In some cases, pregnancy poses problems for the mother’s life. Seeing the history of miscarriages, diseases, inability to carry the baby in the womb, and history of severe eclampsia prohibits the mother’s ability to store a baby in the womb.
Biological impossibilities may arise in the case of both men & women. They may pose infertility issues and may have a lack of reproductive power to store the embryo, hold the fetus, or raise a child.
(भारत में सरोगेसी प्रथा को कैसे विनियमित किया जाता है?)
Presently, surrogacy is practised through surrogate pregnancy contracts. The surrogate clinic holds the responsibility to provide this contract, enforceability, and validity of the contract which is governed by the Indian Contract Act, 1872.
The Indian Council for Medical Research (ICMR) has proposed the Guidelines to be followed by medical professionals, medical staff, agents, clinics and fertility centres. These guidelines hold the regulations for surrogacy, assisted reproductive technologies, and all other professional protocols.
(भारत में सरोगेसी नियमों और विनियमों की रूपरेखा)
Surrogacy kya hai? Surrogacy meaning in Hindi / What is Surrogacy?
Many such questions were prevalent in Indians when there were no fixed rules. However, the government has now proposed a guideline or an outline for the regulations and protocols to be passed regarding the concept of surrogacy.
The following gives an idea about the progression and the advancements made so far in the meaning, concept and protocols of surrogacy in India.
2002 – Indian regulations allowed only gestational surrogacy.
2008 – Indian Constitution allowed commercial surrogacy.

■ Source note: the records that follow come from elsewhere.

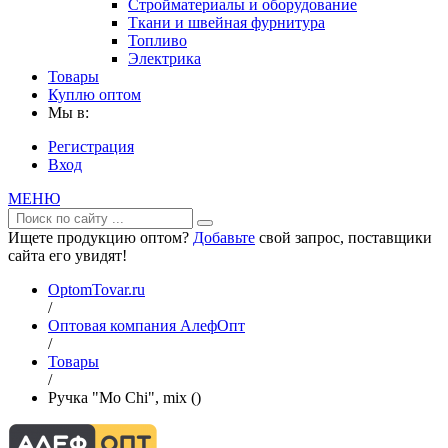
Стройматериалы и оборудование
Ткани и швейная фурнитура
Топливо
Электрика
Товары
Куплю оптом
Мы в:
Регистрация
Вход
МЕНЮ
Ищете продукцию оптом?
Добавьте
свой запрос, поставщики
сайта его увидят!
OptomTovar.ru
/
Оптовая компания АлефОпт
/
Товары
/
Ручка "Mo Chi", mix ()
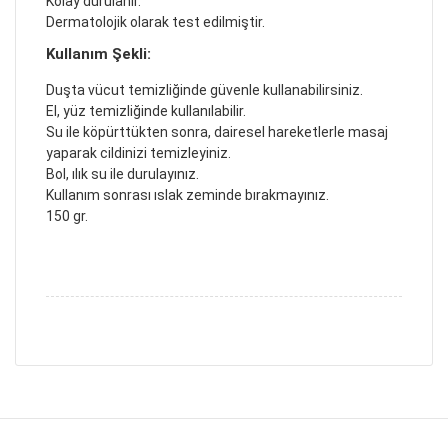
Kolay durulanır.
Dermatolojik olarak test edilmiştir.
Kullanım Şekli:
Duşta vücut temizliğinde güvenle kullanabilirsiniz.
El, yüz temizliğinde kullanılabilir.
Su ile köpürttükten sonra, dairesel hareketlerle masaj
yaparak cildinizi temizleyiniz.
Bol, ılık su ile durulayınız.
Kullanım sonrası ıslak zeminde bırakmayınız.
150 gr.
Bu ürünün fiyat bilgisi, resim, ürün açıklamalarında
ve diğer konularda yetersiz gördüğünüz noktaları
Bu ürüne ilk yorumu siz yapın!
öneri formunu kullanarak tarafımıza iletebilirsiniz.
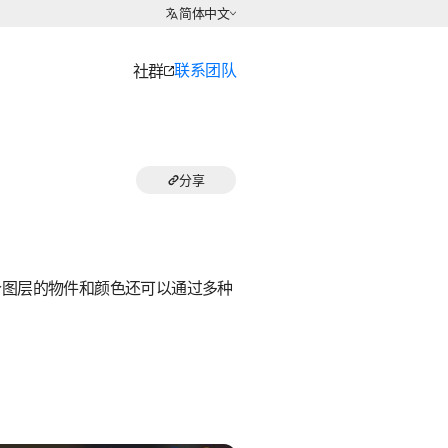
选择语言
简体中文
联系团队
社群
分享
个图层的物件和颜色还可以通过多种
。
。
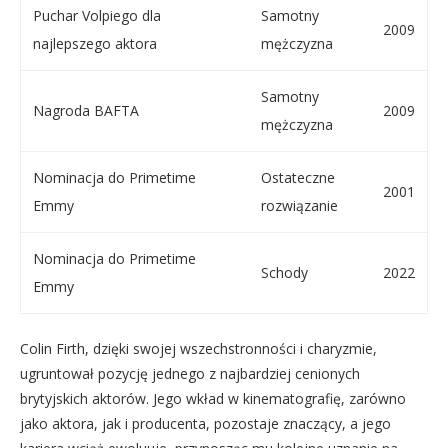
Puchar Volpiego dla
Samotny
2009
najlepszego aktora
mężczyzna
Samotny
Nagroda BAFTA
2009
mężczyzna
Nominacja do Primetime
Ostateczne
2001
Emmy
rozwiązanie
Nominacja do Primetime
Schody
2022
Emmy
Colin Firth, dzięki swojej wszechstronności i charyzmie,
ugruntował pozycję jednego z najbardziej cenionych
brytyjskich aktorów. Jego wkład w kinematografię, zarówno
jako aktora, jak i producenta, pozostaje znaczący, a jego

2012 – Indian constitution blocked foreign, gay couples, single mothers & fathers from availing of the services of surrogacy.

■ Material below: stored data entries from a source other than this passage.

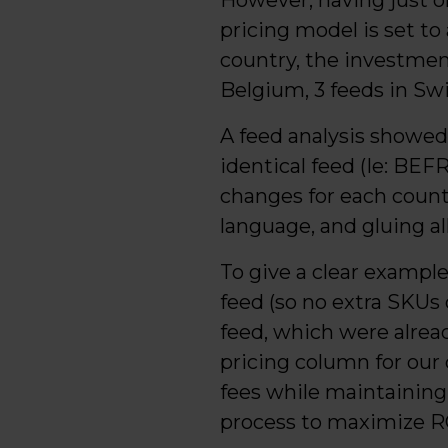
However, having just o
pricing model is set t
country, the investment
Belgium, 3 feeds in Swi
A feed analysis showed
identical feed (Ie: BEF
changes for each count
language, and gluing all
To give a clear exampl
feed (so no extra SKUs
feed, which were alrea
pricing column for our
fees while maintaining 
process to maximize R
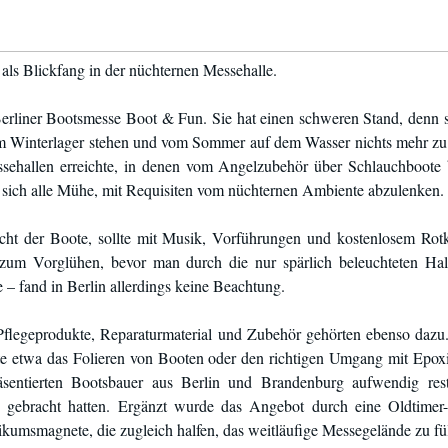
als Blickfang in der nüchternen Messehalle.
rliner Bootsmesse Boot & Fun. Sie hat einen schweren Stand, denn si
t im Winterlager stehen und vom Sommer auf dem Wasser nichts mehr zu 
ssehallen erreichte, in denen vom Angelzubehör über Schlauchboote
en sich alle Mühe, mit Requisiten vom nüchternen Ambiente abzulenken.
acht der Boote, sollte mit Musik, Vorführungen und kostenlosem Rot
zum Vorglühen, bevor man durch die nur spärlich beleuchteten Hall
– fand in Berlin allerdings keine Beachtung.
Pflegeprodukte, Reparaturmaterial und Zubehör gehörten ebenso dazu.
te etwa das Folieren von Booten oder den richtigen Umgang mit Epox
äsentierten Bootsbauer aus Berlin und Brandenburg aufwendig restau
z gebracht hatten. Ergänzt wurde das Angebot durch eine Oldtimer
kumsmagnete, die zugleich halfen, das weitläufige Messegelände zu fül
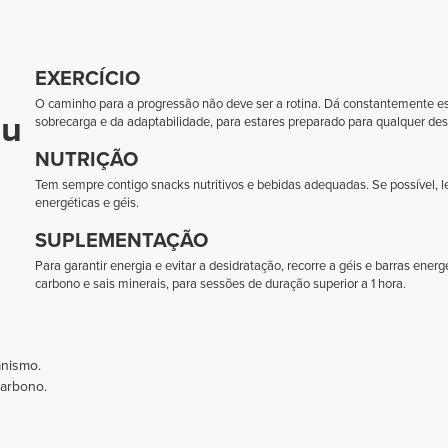
EXERCÍCIO
O caminho para a progressão não deve ser a rotina. Dá constantemente estí
eu
sobrecarga e da adaptabilidade, para estares preparado para qualquer des
NUTRIÇÃO
Tem sempre contigo snacks nutritivos e bebidas adequadas. Se possível, 
energéticas e géis.
SUPLEMENTAÇÃO
Para garantir energia e evitar a desidratação, recorre a géis e barras ene
carbono e sais minerais, para sessões de duração superior a 1 hora.
anismo.
arbono.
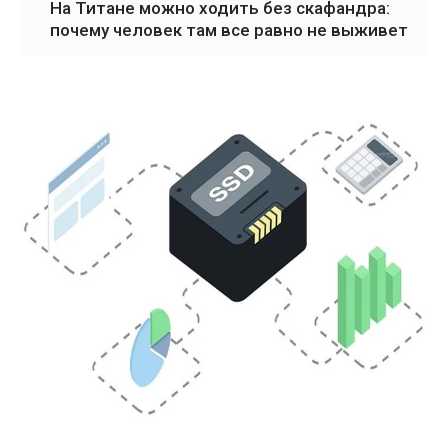
На Титане можно ходить без скафандра:
почему человек там все равно не выживет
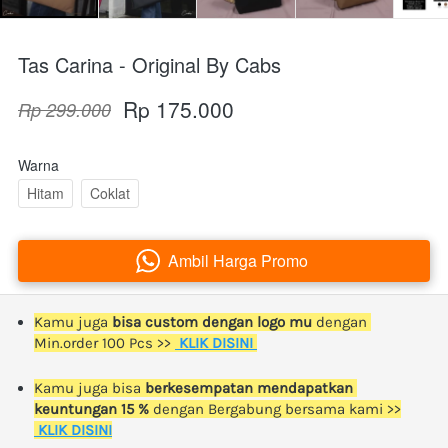
Tas Carina - Original By Cabs
Rp 175.000
Rp 299.000
Warna
Hitam
Coklat
Ambil Harga Promo
`
Kamu juga 
bisa custom dengan logo mu
 dengan 
Min.order 100 Pcs >> 
KLIK DISINI 
Kamu juga bisa
 berkesempatan mendapatkan 
keuntungan 15 %
 dengan Bergabung bersama kami >>
KLIK DISINI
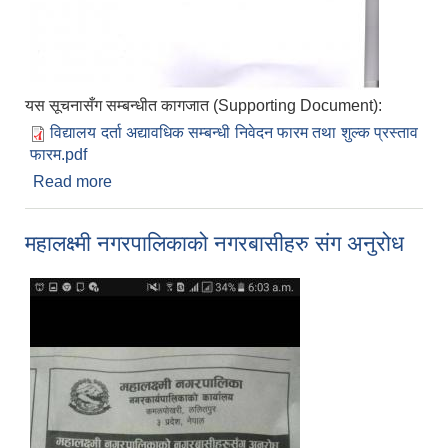
यस सूचनासँग सम्बन्धीत कागजात (Supporting Document):
विद्यालय दर्ता अद्यावधिक सम्बन्धी निवेदन फारम तथा शुल्क प्रस्ताव
फारम.pdf
Read more
about विद्यालय दर्ता अद्यावधिक सम्बन्धी अत्यन्त जरुरी
सुचना
महालक्ष्मी नगरपालिकाको नगरबासीहरु संग अनुरोध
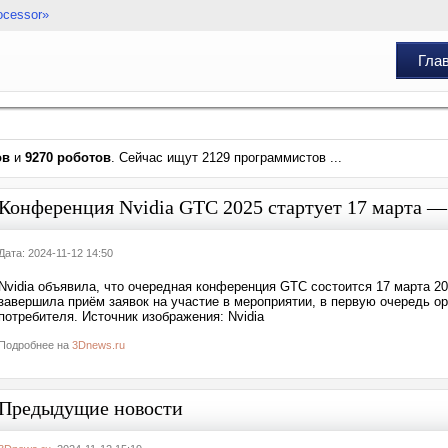
ocessor»
Гла
ов
и
9270 роботов
. Сейчас ищут 2129 программистов ...
Конференция Nvidia GTC 2025 стартует 17 марта — 
Дата: 2024-11-12 14:50
Nvidia объявила, что очередная конференция GTC состоится 17 марта 20
завершила приём заявок на участие в мероприятии, в первую очередь ор
потребителя. Источник изображения: Nvidia
Подробнее на
3Dnews.ru
Предыдущие новости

2016 – A bill was passed to ban commercial surrogacy. No visas for foreigners who intend to go to Indian states or visit the country for surrogacy purposes. Surrogacy is allowed only for those who are Indians, married for at least 5 years and are still together.
2018 – Women who are employees of the Central Government also intend to receive maternity leave in case they have taken the services of surrogacy or have had their kids born through surrogacy. They will have maternity leave as per the regulations of the personnel ministry.
15th July 2019 – Lok Sabha passed Surrogacy Regulation Bill 2019, according to which the intended married couple should have the certificate of essentiality, and the certificate of eligibility with one partner having a valid Indian passport. The woman who is the intended parent should be anywhere between 23 and 50 and the man should be anywhere between 26 and 55 and the surrogate mother should be somewhere between 25 and 35. The surrogate mother possesses the complete choice to withdraw from the process of surrogacy.
25th December 2021 – The surrogacy regulation act 2021 was passed.
The Indian government regulates the practices of gestational surrogacy involving the exchange of money to the surrogate mother except for the medical expenses for both the surrogate mother and the newborn who is still in the womb. As per the laws enacted on 28th October 2015, the Supreme Court said that it will prohibit & penalize commercial surrogacy services, will protect the dignity of womanhood, prevent the trafficking of human beings, and the sale of the surrogate child in any way after the child’s birth. Today, the government enacts that there will be only an altruistic kind of surrogacy allowed for Indians only with the regulations to pay medical expenses for the mother & the child.